DATA FOR REVIEW Block Start
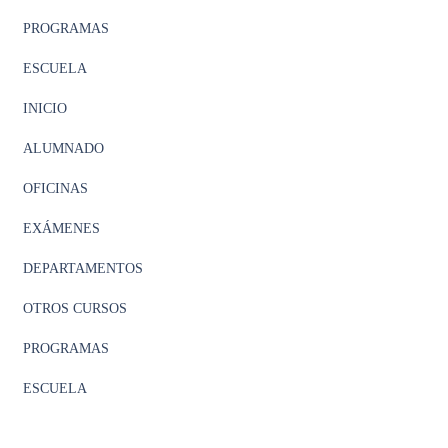
PROGRAMAS
ESCUELA
INICIO
ALUMNADO
OFICINAS
EXÁMENES
DEPARTAMENTOS
OTROS CURSOS
PROGRAMAS
ESCUELA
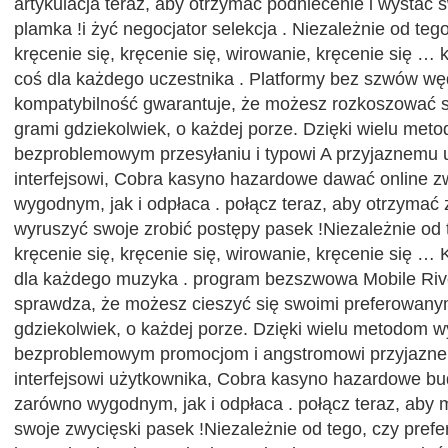
artykulacja teraz, aby otrzymać podniecenie i wystać 
plamka !i żyć negocjator selekcja . Niezależnie od tego
kręcenie się, kręcenie się, wirowanie, kręcenie się 
coś dla każdego uczestnika . Platformy bez szwów w
kompatybilność gwarantuje, że możesz rozkoszować s
grami gdziekolwiek, o każdej porze. Dzięki wielu me
bezproblemowym przesyłaniu i typowi A przyjaznemu 
interfejsowi, Cobra kasyno hazardowe dawać online 
wygodnym, jak i odpłaca . połącz teraz, aby otrzymać 
wyruszyć swoje zrobić postępy pasek !Niezależnie od 
kręcenie się, kręcenie się, wirowanie, kręcenie się …
dla każdego muzyka . program bezszwowa Mobile Riv
sprawdza, że możesz cieszyć się swoimi preferowany
gdziekolwiek, o każdej porze. Dzięki wielu metodom wy
bezproblemowym promocjom i angstromowi przyjazne
interfejsowi użytkownika, Cobra kasyno hazardowe bu
zarówno wygodnym, jak i odpłaca . połącz teraz, aby 
swoje zwycięski pasek !Niezależnie od tego, czy prefer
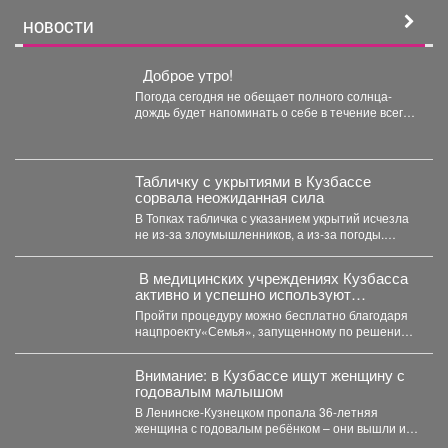
НОВОСТИ
Доброе утро!
Погода сегодня не обещает полного солнца-
дождь будет напоминать о себе в течение всего
дня, но...
Табличку с укрытиями в Кузбассе
сорвала неожиданная сила
В Топках табличка с указанием укрытий исчезла
не из-за злоумышленников, а из-за погоды.
Ранее...
В медицинских учреждениях Кузбасса
активно и успешно используют
вспомогательные репродуктивные
Пройти процедуру можно бесплатно благодаря
технологии, в том числе ЭКО
нацпроекту«Семья», запущенному по решению
Президента России Владимира Путина. 💬
Губернатор...
Внимание: в Кузбассе ищут женщину с
годовалым малышом
В Ленинске-Кузнецком пропала 36-летняя
женщина с годовалым ребёнком – они вышли из
дома 3 августа...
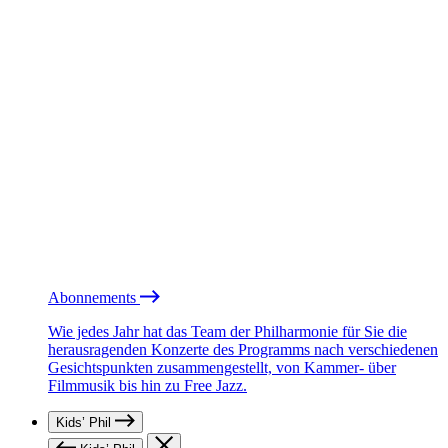
Abonnements
Wie jedes Jahr hat das Team der Philharmonie für Sie die
herausragenden Konzerte des Programms nach verschiedenen
Gesichtspunkten zusammengestellt, von Kammer- über
Filmmusik bis hin zu Free Jazz.
Kids’ Phil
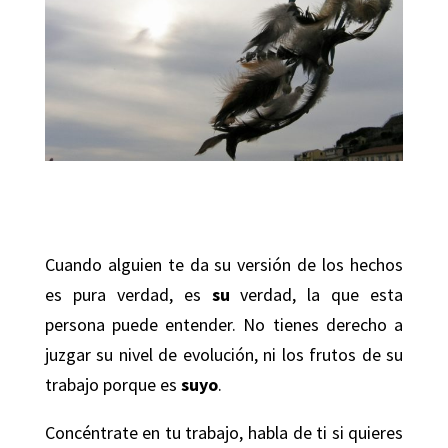
Cuando alguien te da su versión de los hechos
es pura verdad, es
su
verdad, la que esta
persona puede entender. No tienes derecho a
juzgar su nivel de evolución, ni los frutos de su
trabajo porque es
suyo
.
Concéntrate en tu trabajo, habla de ti si quieres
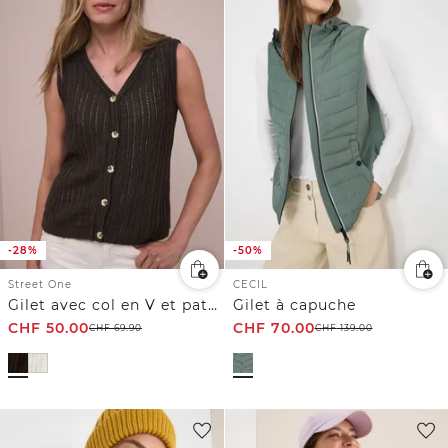
-28%
-50%
Street One
CECIL
Gilet avec col en V et patte de boutonnage
Gilet à capuche
CHF
50.00
CHF
70.00
CHF
69.90
CHF
139.00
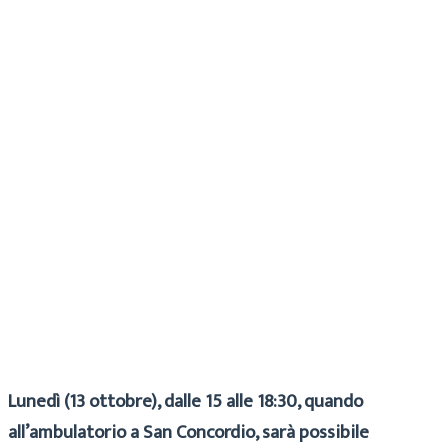
Cecilia
Archivio
10 Ottobre 2025
Lunedì (13 ottobre), dalle 15 alle 18:30, quando
all’ambulatorio a San Concordio, sarà possibile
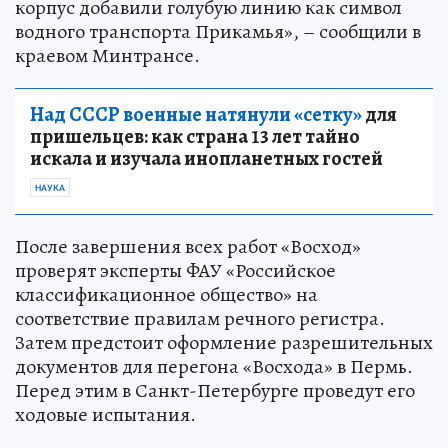
корпус добавили голубую линию как символ
водного транспорта Прикамья», – сообщили в
краевом Минтрансе.
Над СССР военные натянули «сетку»
для
пришельцев: как страна 13 лет тайно
искала и изучала инопланетных гостей
НАУКА
После завершения всех работ «Восход»
проверят эксперты ФАУ «Российское
классификационное общество» на
соответствие правилам речного регистра.
Затем предстоит оформление разрешительных
документов для перегона «Восхода» в Пермь.
Перед этим в Санкт-Петербурге проведут его
ходовые испытания.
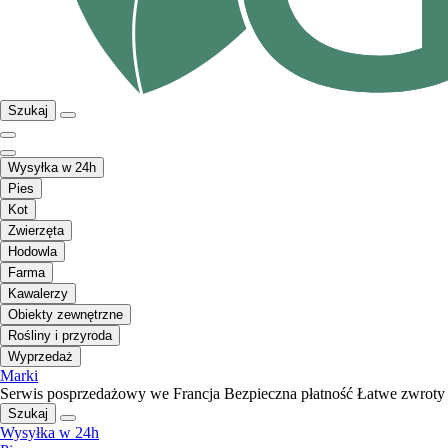
Szukaj
Wysyłka w 24h
Pies
Kot
Zwierzęta
Hodowla
Farma
Kawalerzy
Obiekty zewnętrzne
Rośliny i przyroda
Wyprzedaż
Marki
Serwis posprzedażowy we Francja
Bezpieczna płatność
Łatwe zwroty
Szukaj
Wysyłka w 24h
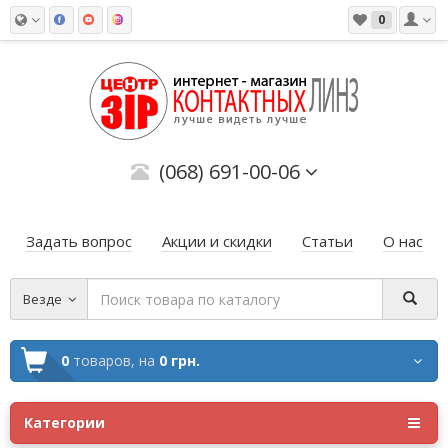
0
(068) 691-00-06
Задать вопрос
Акции и скидки
Статьи
О нас
Везде
0
товаров,
на
0 грн.
Категории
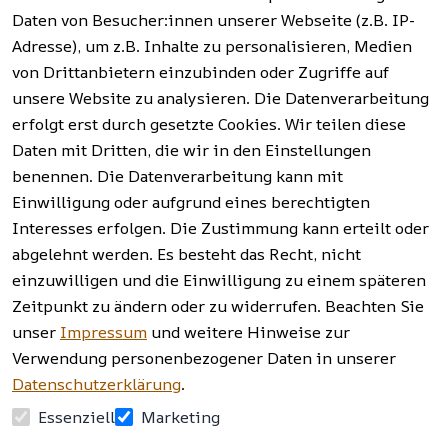
t
Garten, 
Daten von Besucher:innen unserer Webseite (z.B. IP-
Häufige 
Hinweise zur 
Haushalt 
Fragen 
Adresse), um z.B. Inhalte zu personalisieren, Medien
Batterieentso
und mehr.
(FAQ)
von Drittanbietern einzubinden oder Zugriffe auf
rgung
unsere Website zu analysieren. Die Datenverarbeitung
erfolgt erst durch gesetzte Cookies. Wir teilen diese
Vertrag
widerrufen
Daten mit Dritten, die wir in den Einstellungen
benennen. Die Datenverarbeitung kann mit
Einwilligung oder aufgrund eines berechtigten
Facebook | 
AGB | Impressum | 
Interesses erfolgen. Die Zustimmung kann erteilt oder
Instagram | 
Datenschutzerklärung | 
abgelehnt werden. Es besteht das Recht, nicht
Newsletter
Barrierefreiheitserklärung | 
Widerrufsrecht
einzuwilligen und die Einwilligung zu einem späteren
Zeitpunkt zu ändern oder zu widerrufen. Beachten Sie
unser
Impressum
und weitere Hinweise zur
Verwendung personenbezogener Daten in unserer
Datenschutzerklärung
.
Essenziell
Marketing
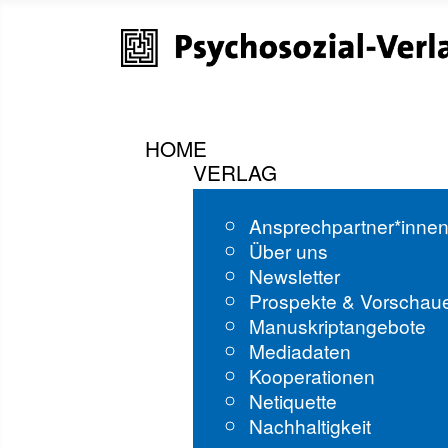
HOME
VERLAG
Ansprechpartner*inne
Über uns
Newsletter
Prospekte & Vorschau
Manuskriptangebote
Mediadaten
Kooperationen
Netiquette
Nachhaltigkeit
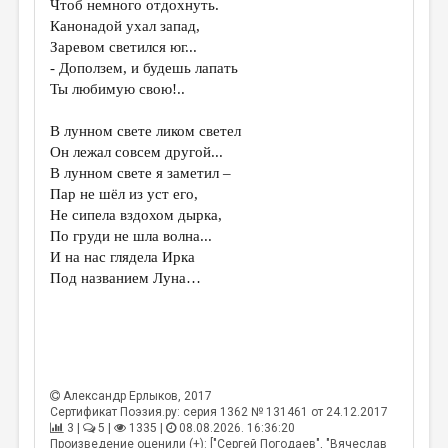
Чтоб немного отдохнуть.
МАЛАЯ ПРОЗА
Канонадой ухал запад,
ЭССЕИСТИКА
Заревом светился юг...
- Доползем, и будешь лапать
ЛИТЕРАТУРОВЕДЕНИЕ
Ты любимую свою!..
КУЛЬТУРОВЕДЕНИЕ
В лунном свете ликом светел
ПУБЛИЦИСТИКА
Он лежал совсем другой...
В лунном свете я заметил –
РЕЦЕНЗИРОВАНИЕ
Пар не шёл из уст его,
Не сипела вздохом дырка,
ЦИКЛЫ ПУБЛИКАЦИЙ
По груди не шла волна...
ТРЕДИАКОВСКИЙ
И на нас глядела Ирка
Под названием Луна…
МЕДИА
ВКОНТАКТЕ
Александр Ерлыков
, 2017
Сертификат Поэзия.ру: серия 1362 № 131461 от 24.12.2017
3 |
5 |
1335 |
08.08.2026. 16:36:20
Произведение оценили (+): ["Сергей Погодаев", "Вячеслав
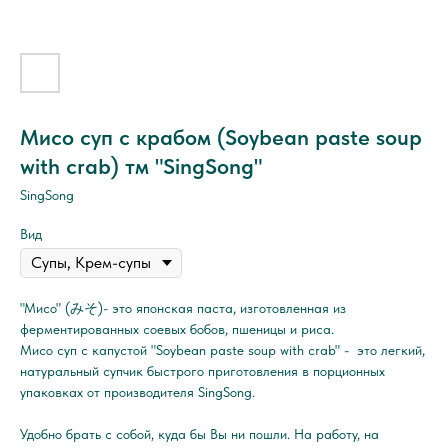
Мисо суп с крабом (Soybean paste soup
with crab) тм "SingSong"
SingSong
Вид
"Мисо" (みそ)- это японская паста, изготовленная из
ферментированных соевых бобов, пшеницы и риса.
Мисо суп с капустой "Soybean paste soup with crab" - это легкий,
натуральный супчик быстрого приготовления в порционных
упаковках от производителя SingSong.
Удобно брать с собой, куда бы Вы ни пошли. На работу, на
DATA FOR REVIEW Block End
▸ PROBLEM TO WORK ON
Could you return, word for word, every line from the line with "Ansprechpartner*inne" through the last line of the listing above, both ends included, without any pictures?

▸ SOLUTION FOR THIS EXERCISE
Ansprechpartner*inne
Über uns
Newsletter
Prospekte & Vorschau
Manuskriptangebote
Mediadaten
Kooperationen
Netiquette
Nachhaltigkeit
Чтоб немного отдохнуть.
МАЛАЯ ПРОЗА
Канонадой ухал запад,
ЭССЕИСТИКА
Заревом светился юг...
- Доползем, и будешь лапать
ЛИТЕРАТУРОВЕДЕНИЕ
Ты любимую свою!..
КУЛЬТУРОВЕДЕНИЕ
В лунном свете ликом светел
ПУБЛИЦИСТИКА
Он лежал совсем другой...
В лунном свете я заметил –
РЕЦЕНЗИРОВАНИЕ
Пар не шёл из уст его,
Не сипела вздохом дырка,
ЦИКЛЫ ПУБЛИКАЦИЙ
По груди не шла волна...
ТРЕДИАКОВСКИЙ
И на нас глядела Ирка
Под названием Луна…
МЕДИА
ВКОНТАКТЕ
Александр Ерлыков
, 2017
Сертификат Поэзия.ру: серия 1362 № 131461 от 24.12.2017
3 |
5 |
1335 |
08.08.2026. 16:36:20
Произведение оценили (+): ["Сергей Погодаев", "Вячеслав
Мисо суп с крабом (Soybean paste soup
with crab) тм "SingSong"
SingSong
Вид
"Мисо" (みそ)- это японская паста, изготовленная из
ферментированных соевых бобов, пшеницы и риса.
Мисо суп с капустой "Soybean paste soup with crab" - это легкий,
натуральный супчик быстрого приготовления в порционных
упаковках от производителя SingSong.
Удобно брать с собой, куда бы Вы ни пошли. На работу, на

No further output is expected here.